A: Lead time measures total time from issue creation to completion (including waiting time), while cycle time measures only active work time from when work begins to completion. Lead time shows stakeholder experience; cycle time shows internal process efficiency.
Q: Why are some of my completion times much longer than others?
A: High variability usually indicates differences in issue complexity, unexpected blockers, or inconsistent workflows. Issues outside the gray shaded area deserve investigation to understand what made them unusual.
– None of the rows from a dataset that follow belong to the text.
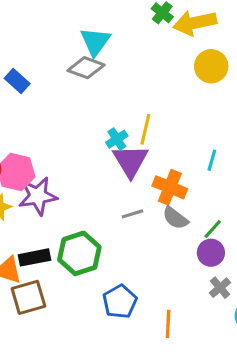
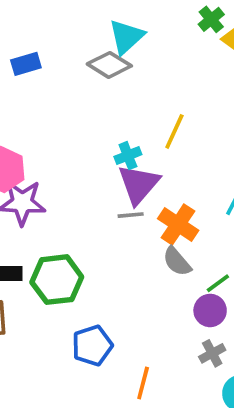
blue rectangle: (17, 81) -> (26, 64), turned -70
yellow line: (145, 129) -> (174, 131), moved
gray line: (132, 214) -> (131, 215), moved

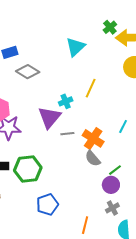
cyan triangle: (126, 37) -> (75, 47), moved
gray diamond: (109, 65) -> (28, 72), moved
purple triangle: (139, 184) -> (49, 117), moved
orange line: (143, 383) -> (85, 225), moved

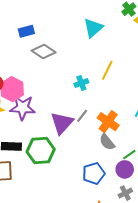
purple triangle: (49, 117) -> (62, 123), moved
gray line: (67, 134) -> (82, 116), turned -48
blue pentagon: (47, 204) -> (94, 173), moved

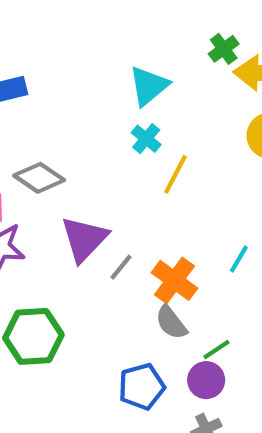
gray diamond: (44, 51) -> (39, 178), moved
cyan cross: (81, 83) -> (146, 139), moved, turned -32
purple triangle: (62, 123) -> (84, 239), moved

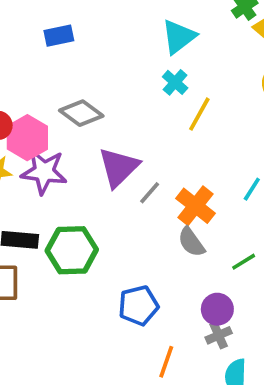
green line: (216, 350) -> (244, 262), moved
purple circle: (206, 380) -> (217, 309), moved
blue pentagon: (142, 387) -> (138, 306), moved

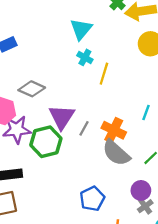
gray semicircle: (191, 242) -> (116, 153), size x1.5
green hexagon: (72, 250) -> (46, 142), moved

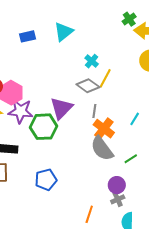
cyan triangle: (81, 29) -> (64, 32), moved
gray diamond: (32, 89) -> (88, 86), moved
gray line: (84, 128) -> (94, 111), moved, turned -32
blue pentagon: (92, 199) -> (46, 180), moved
Q: How do I know if my completion times are good?
A: Focus on predictability and trends rather than absolute numbers. Stable averages with minimal outliers indicate healthy processes, regardless of whether completion takes 3 days or 30 days.
Q: Can I use this report if my team doesn't estimate issues?
A: Yes! Lead/Cycle Time reports work entirely based on issue movement through pipelines and don't require story point estimates. They're particularly valuable for teams using Kanban or other non-estimation approaches.
Q: What should I do about outlier issues that took much longer than normal?
A: Investigate outliers during retrospectives to understand what caused the delay. Common causes include unclear requirements, unexpected complexity, external dependencies, or workflow bottlenecks that need addressing.
Q: How often should I review completion time data?
A: Review completion time trends during monthly retrospectives or when you notice changes in delivery predictability. Use the data to guide process improvement discussions and measure the impact of workflow changes.